Most likely to be turned into new legislation in the short-term is the opinion published by a highly influential working party within the EC. Representatives of every EU data protection agency have decided that the way cookies are currently used for behavioural targeting is not in compliance with the demands of the ePrivacy Directive.
At the moment, advertising networks put cookies onto a user’s browser to track them across sites they serve to. Based on where that cookie has been spotted, contextual and behavioural targeting is used to decide which ads get seen.
What has vexed the Article 29 Working Party is the notion that this is informed consent. As it points out, three of the four leading web browsers come with a default setting to accept all cookies. Few consumers every change that, even if some routinely delete the cookies in their cache.
So the opinion is that networks – and software vendors – need to come up with a mechanism to allow for actual informed consent to be captured. It must also be quick and easy for consumers to change their mind and withdraw that consent.
Any suggestions as to how this can be done should be directed to Brussels. Given the influence this group has, expect regulation to emerge fairly swiftly.
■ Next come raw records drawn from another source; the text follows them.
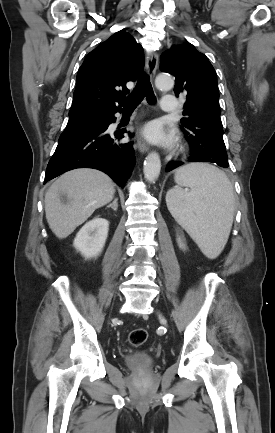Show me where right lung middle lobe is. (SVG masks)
<instances>
[{
  "label": "right lung middle lobe",
  "mask_w": 275,
  "mask_h": 433,
  "mask_svg": "<svg viewBox=\"0 0 275 433\" xmlns=\"http://www.w3.org/2000/svg\"><path fill=\"white\" fill-rule=\"evenodd\" d=\"M90 117H91V115H89V116H84V117H79V118H74V119H69L68 124H67L66 127L73 126V125H76V124H79V123L85 122V121H87Z\"/></svg>",
  "instance_id": "1"
}]
</instances>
And it will be the digital marketing industry that is expected to work out how to comply – the EC will not be offering any help, just changing the rules.
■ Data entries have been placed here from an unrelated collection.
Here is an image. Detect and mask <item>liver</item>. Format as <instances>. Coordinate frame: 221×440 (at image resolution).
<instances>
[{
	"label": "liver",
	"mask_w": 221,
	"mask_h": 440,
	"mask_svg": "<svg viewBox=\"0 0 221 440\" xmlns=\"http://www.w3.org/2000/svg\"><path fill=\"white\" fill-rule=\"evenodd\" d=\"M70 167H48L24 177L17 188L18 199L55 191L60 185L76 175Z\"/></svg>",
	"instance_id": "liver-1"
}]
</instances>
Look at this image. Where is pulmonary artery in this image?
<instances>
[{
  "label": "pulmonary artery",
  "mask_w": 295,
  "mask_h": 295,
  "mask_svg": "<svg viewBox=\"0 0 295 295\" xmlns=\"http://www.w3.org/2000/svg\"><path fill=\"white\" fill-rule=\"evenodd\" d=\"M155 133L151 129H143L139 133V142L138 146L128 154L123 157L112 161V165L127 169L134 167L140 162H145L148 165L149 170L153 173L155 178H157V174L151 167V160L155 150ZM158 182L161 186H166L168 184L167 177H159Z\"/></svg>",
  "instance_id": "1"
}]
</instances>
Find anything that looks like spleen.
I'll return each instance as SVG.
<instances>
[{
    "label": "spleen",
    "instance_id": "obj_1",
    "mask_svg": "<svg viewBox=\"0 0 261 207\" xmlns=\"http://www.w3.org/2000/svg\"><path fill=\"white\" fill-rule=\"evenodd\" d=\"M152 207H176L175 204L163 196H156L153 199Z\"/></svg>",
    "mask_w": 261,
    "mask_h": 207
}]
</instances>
Just to make last Thursday even more memorable, the European Commissioner for Justice decided that the UK has not given the Information Commissioner all the powers he should have under the Data Protection Directive. At issue here is that British courts have the final say over deletion or alteration of personal data, not the ICO.
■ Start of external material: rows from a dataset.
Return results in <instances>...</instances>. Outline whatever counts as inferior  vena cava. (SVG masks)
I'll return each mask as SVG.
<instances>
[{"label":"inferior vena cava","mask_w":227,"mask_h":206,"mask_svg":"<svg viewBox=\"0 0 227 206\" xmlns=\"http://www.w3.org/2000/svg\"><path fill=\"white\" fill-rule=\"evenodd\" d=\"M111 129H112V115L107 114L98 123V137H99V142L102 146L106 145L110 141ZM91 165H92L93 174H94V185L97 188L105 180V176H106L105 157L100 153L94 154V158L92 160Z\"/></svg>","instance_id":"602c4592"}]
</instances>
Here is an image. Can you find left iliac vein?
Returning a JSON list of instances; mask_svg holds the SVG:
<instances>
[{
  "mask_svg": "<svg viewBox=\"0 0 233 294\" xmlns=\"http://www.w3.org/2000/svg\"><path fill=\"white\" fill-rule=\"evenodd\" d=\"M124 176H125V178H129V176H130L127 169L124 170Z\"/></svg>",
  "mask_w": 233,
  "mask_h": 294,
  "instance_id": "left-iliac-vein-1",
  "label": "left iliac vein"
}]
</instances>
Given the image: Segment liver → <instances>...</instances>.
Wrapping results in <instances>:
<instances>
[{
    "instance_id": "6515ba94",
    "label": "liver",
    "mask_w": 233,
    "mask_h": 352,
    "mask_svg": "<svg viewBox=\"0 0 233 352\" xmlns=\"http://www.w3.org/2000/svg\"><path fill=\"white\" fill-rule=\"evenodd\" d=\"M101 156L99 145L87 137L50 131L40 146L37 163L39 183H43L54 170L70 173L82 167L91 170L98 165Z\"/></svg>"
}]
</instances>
As part of an escalation of its dispute with the UK, the EC has gone to stage two of its process and given the British Government two months to respond with a plan. It will be interesting to watch Kenneth Clarke chew that one over. Prior to the election, the Conservatives were talking up the ICO as one of the great agencies of the state, which may indicate a willingness to give way.
It will be some years down the line before anything much happens, especially if the UK undertakes appeals and other delaying tactics. Eventually it will have to comply, making the ICO probably the most powerful regulator in the country.
Data processors have readily accepted the enhanced fines the ICO now wields, even if some large organisations will still arbitrage the penalties of breaching the Data Protection Act with the commercial gains they might make in doing so. When disputes about personal data get settled by the ICO rather than courts of law, however, it might give many companies a real pause for thought.
It has been obvious for some time that the mood within Europe has been to tighten up data regulations considerably. Few of us expected that, like Belgian trams, two such game-changing actions would come at the same time.